LONDON — Roger Federer finished the group stage at the ATP World Tour Finals with a perfect record after beating Mardy Fish 6-1, 3-6, 6-3 on Thursday for his third win at the season-ending tournament.
Federer started the match with the same kind of ruthless efficiency that helped him beat Rafael Nadal in just one hour Tuesday, chasing Fish all over the court with his forehand and breaking three times in the first set.
But Federer’s accuracy and energy levels dropped in the second, when he started spraying his backhand into the net to let Fish back into the match. The American, looking to leave London with a consolation victory after losing his first two round-robin matches in his debut appearance at the event, raced to a 5-2 lead and served out the set when Federer netted a backhand.

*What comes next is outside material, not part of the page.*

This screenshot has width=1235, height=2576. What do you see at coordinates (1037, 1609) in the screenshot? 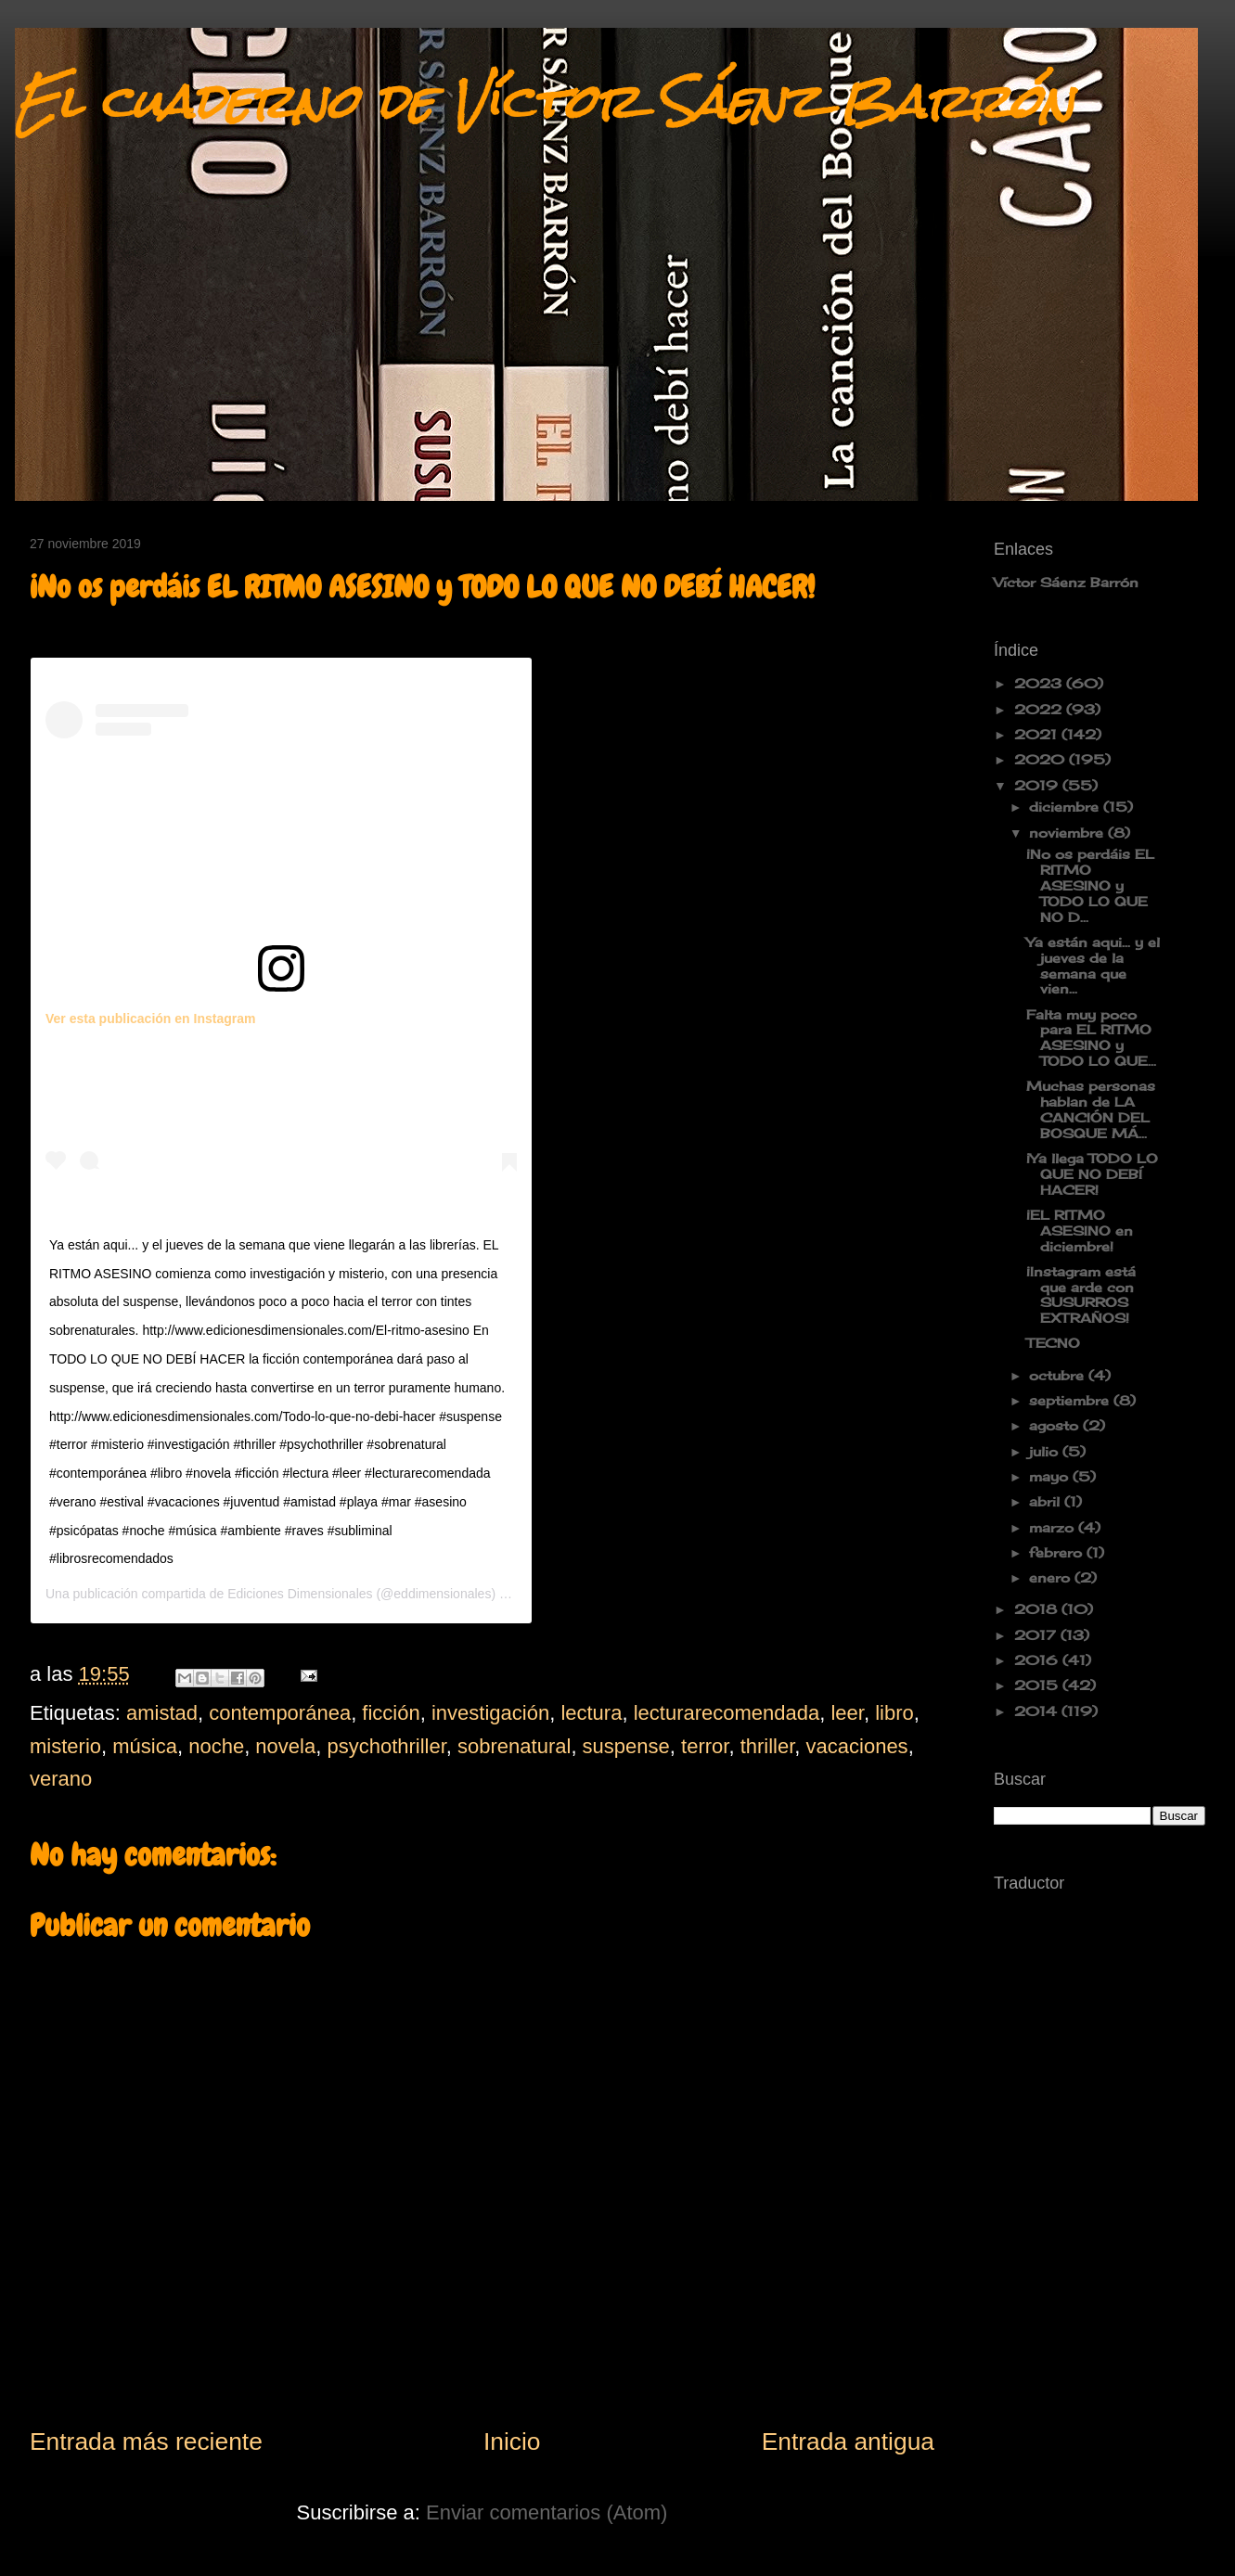
I see `2018` at bounding box center [1037, 1609]. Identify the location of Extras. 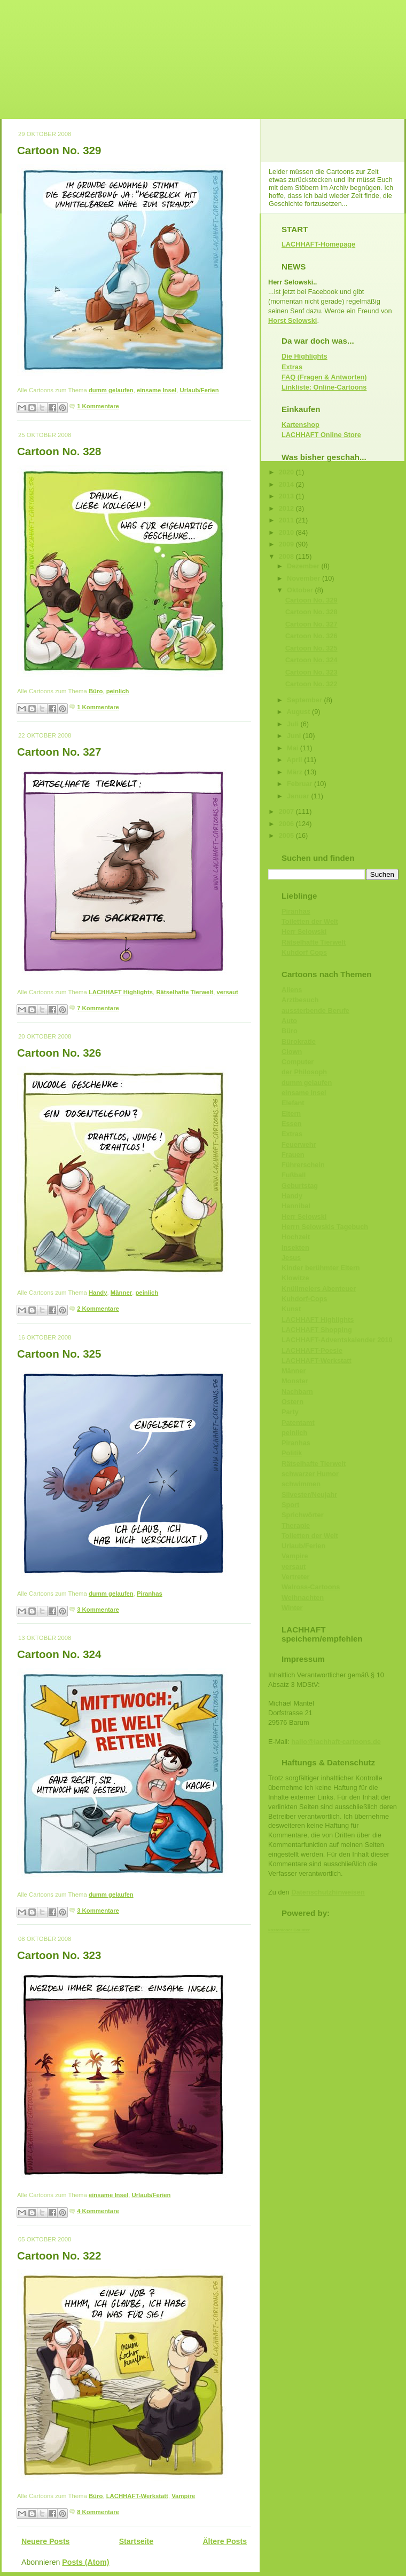
(292, 367).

But Federer immediately took control of the deciding set, breaking for a 2-0 lead with a forehand passing shot. The fourth-seeded Federer lost only two points on his serve the rest of the way.
“He really started to zone in on many shots” in the second set, Federer said. “I thought he was able to keep that up in the third set. So I was happy to get the crucial break early in the third and maybe cruise a bit more.”
Federer had already clinched a spot in the semifinals, while Fish had already been eliminated.
Federer improved his unbeaten streak to 15 consecutive matches after winning titles in Basel and Paris. The 16-time Grand Slam winner is the defending champion in London and is looking for a record sixth title at the season-ending event for the world’s top eight players, and his 70th overall.
Jo-Wilfried Tsonga qualified for the semifinals at the expense of the second-ranked Nadal, winning 7-6 (2), 4-6, 6-3 to join Federer in the last four.
Nadal – who suffered his worst loss ever to Federer in a 6-3, 6-0 defeat Tuesday – then acknowledged that his motivation and desire has been lacking since losing the U.S. Open final to Novak Djokovic in September.
Nadal hasn’t won a title since then, losing his only final to Andy Murray in Tokyo.
“I was little bit less passionate for the game probably, because I was a little bit more tired than usual,” Nadal said. “To compete I wasn’t in the right way.”